Comienza la obra con una serie de postales mal engarzadas de lugares cervantinos; con un montaje nefasto, salido del más cutre de los ordenadores. El texto en off, leído por Constantino Romero en el más puro estilo del NO-DO, reproduce fielmente las palabras del inicio del libro sobre el Ingenioso Hidalgo.

Y se despliegan los anacronismos: el encuentro con la doncella en una vespa, la batalla contra la procesión de Semana Santa (en la que los cofrades apalean a Don Quijote gritándole rojo y comunista, por haber arremetido contra ellos)... Y la interminable búsqueda de Sancho, que ha perdido a su señor: en pleno encierro de los Sanfermines, en una corrida de toros, entre un desfile de gigantes y cabezudos, etc.

Welles nos pasea por la España del tópico y nos convence por fin de que esa es la España que existe. Porque su defensa a ultranza de lo español es una crítica a su vez de lo genuinamente español. El genial director solía explicar que España no era sólo toros y flamenco, que también existía Castilla, sus campos, sus palacios, su despoblación. Pero en la película nos muestra la parte inexplicable, la masa gritando.

A lo largo del metraje podemos disfrutar de Welles y su fotografía preciosista, su claroscuro y sus contrapicados, su impecable dirección de actores, mientras escuchamos el soberbio texto del Quijote. Pero cuando el director y guionista se sale del texto cervantino encontramos al genio de la palabra y de la idea. Welles se encarna en Don Quijote y acusa a los "mercaderes de sueños" de haberle arrinconado. ¿No es quizás la más lúcida manera de acusar directamente a los "industriales" del cine de tener la sensibilidad artística oculta bajo sus anhelos pecuniarios?

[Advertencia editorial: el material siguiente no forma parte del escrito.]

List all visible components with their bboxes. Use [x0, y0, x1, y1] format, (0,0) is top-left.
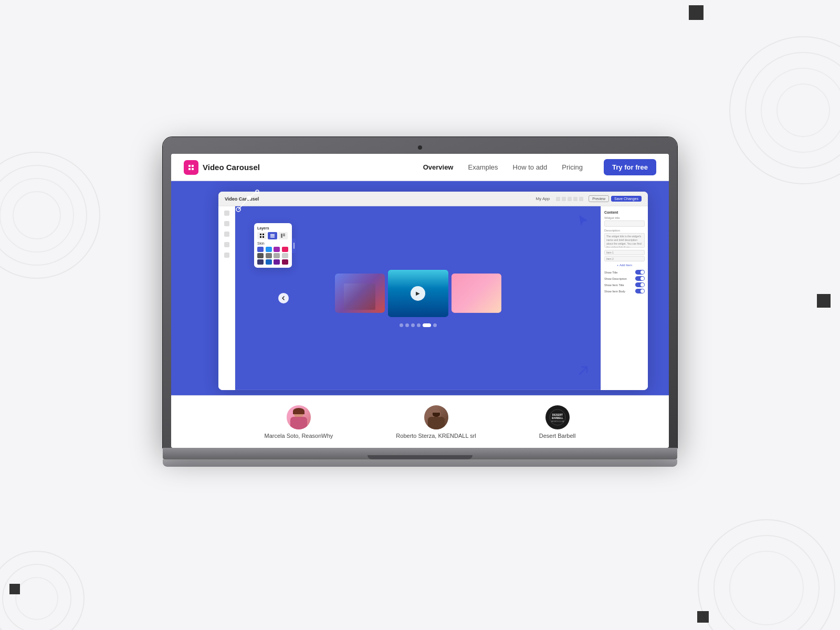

Durante la batalla contra los molinos (el gigante Briareo y sus secuaces), los planos se amontonan como barajas caídas al suelo. Parece durante todo el visionado que los perpetradores de la bazofia hubiesen aprovechado hasta el último plano descartado que han encontrado. Pero el montaje denigrante del penoso irresponsable y sus secuaces no consigue ocultar por completo el brillo del genio de Welles. Si le hubiesen dejado, quizás ésta sería otra de sus grandes obras. Así, queda en un documento muy interesante, casi imprescindible pese a todo.